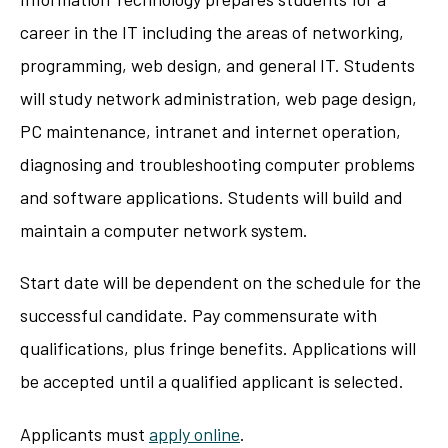
career in the IT including the areas of networking,
programming, web design, and general IT. Students
will study network administration, web page design,
PC maintenance, intranet and internet operation,
diagnosing and troubleshooting computer problems
and software applications. Students will build and
maintain a computer network system.
Start date will be dependent on the schedule for the
successful candidate. Pay commensurate with
qualifications, plus fringe benefits. Applications will
be accepted until a qualified applicant is selected.
Applicants must
apply online
.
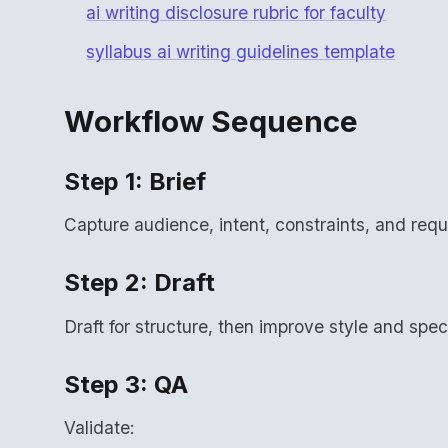
ai writing disclosure rubric for faculty
syllabus ai writing guidelines template
Workflow Sequence
Step 1: Brief
Capture audience, intent, constraints, and requi
Step 2: Draft
Draft for structure, then improve style and speci
Step 3: QA
Validate:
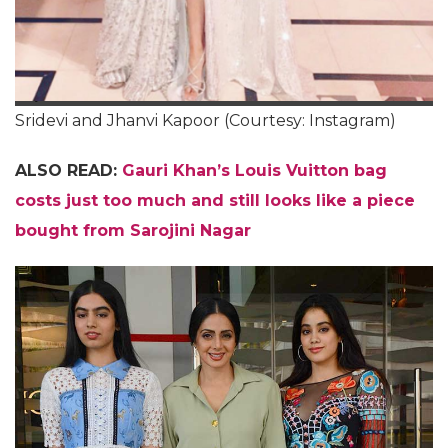
Sridevi and Jhanvi Kapoor (Courtesy: Instagram)
ALSO READ:
Gauri Khan’s Louis Vuitton bag
costs just too much and still looks like a piece
bought from Sarojini Nagar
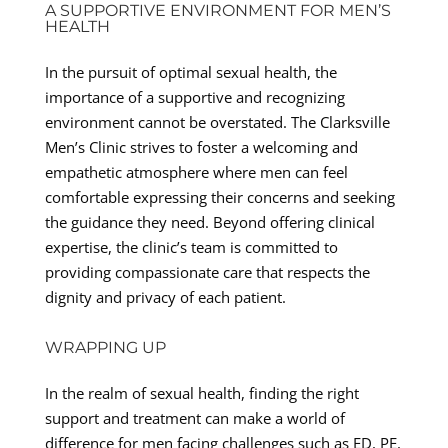
A SUPPORTIVE ENVIRONMENT FOR MEN’S
HEALTH
In the pursuit of optimal sexual health, the
importance of a supportive and recognizing
environment cannot be overstated. The Clarksville
Men’s Clinic strives to foster a welcoming and
empathetic atmosphere where men can feel
comfortable expressing their concerns and seeking
the guidance they need. Beyond offering clinical
expertise, the clinic’s team is committed to
providing compassionate care that respects the
dignity and privacy of each patient.
WRAPPING UP
In the realm of sexual health, finding the right
support and treatment can make a world of
difference for men facing challenges such as ED, PE,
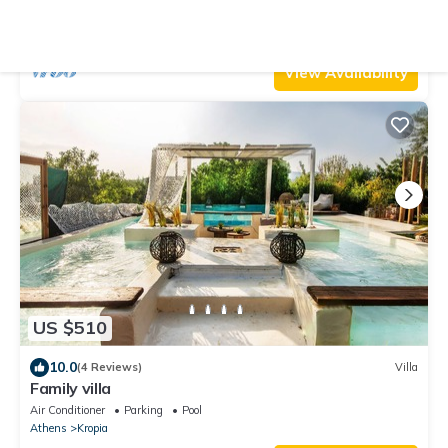
Air Conditioner
Parking
Pool
Athens
Kropia
View Availability
US $510
10.0
(4 Reviews)
Villa
Family villa
Air Conditioner
Parking
Pool
Athens
Kropia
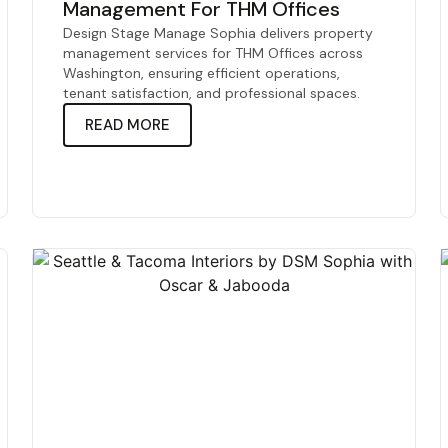
Management For THM Offices
Design Stage Manage Sophia delivers property
management services for THM Offices across
Washington, ensuring efficient operations,
tenant satisfaction, and professional spaces.
READ MORE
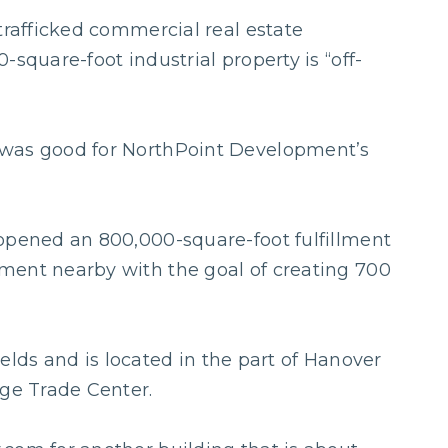
trafficked commercial real estate
-square-foot industrial property is “off-
 was good for NorthPoint Development’s
opened an 800,000-square-foot fulfillment
ment nearby with the goal of creating 700
fields and is located in the part of Hanover
dge Trade Center.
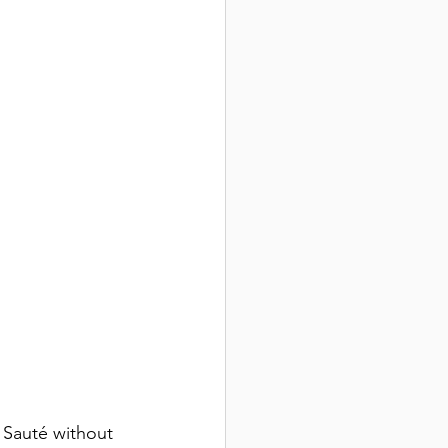
. Sauté without 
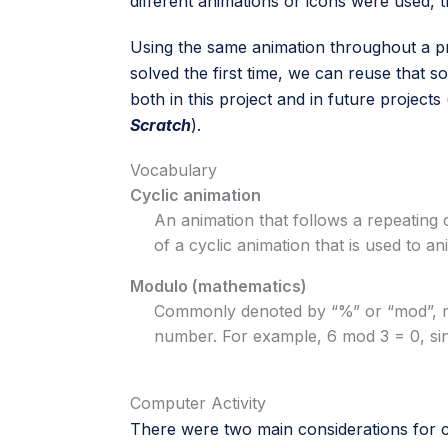
different animations or icons were used, th
Using the same animation throughout a pro
solved the first time, we can reuse that 
both in this project and in future projects 
Scratch
).
Vocabulary
Cyclic animation
An animation that follows a repeating 
of a cyclic animation that is used to a
Modulo (mathematics)
Commonly denoted by “%” or “mod”, mo
number. For example, 6 mod 3 = 0, sinc
Computer Activity
There were two main considerations for c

Task:
Filter the listing by the string "were"; copy each matching line.

Expected output:
different animations or icons were used, th
There were two main considerations for c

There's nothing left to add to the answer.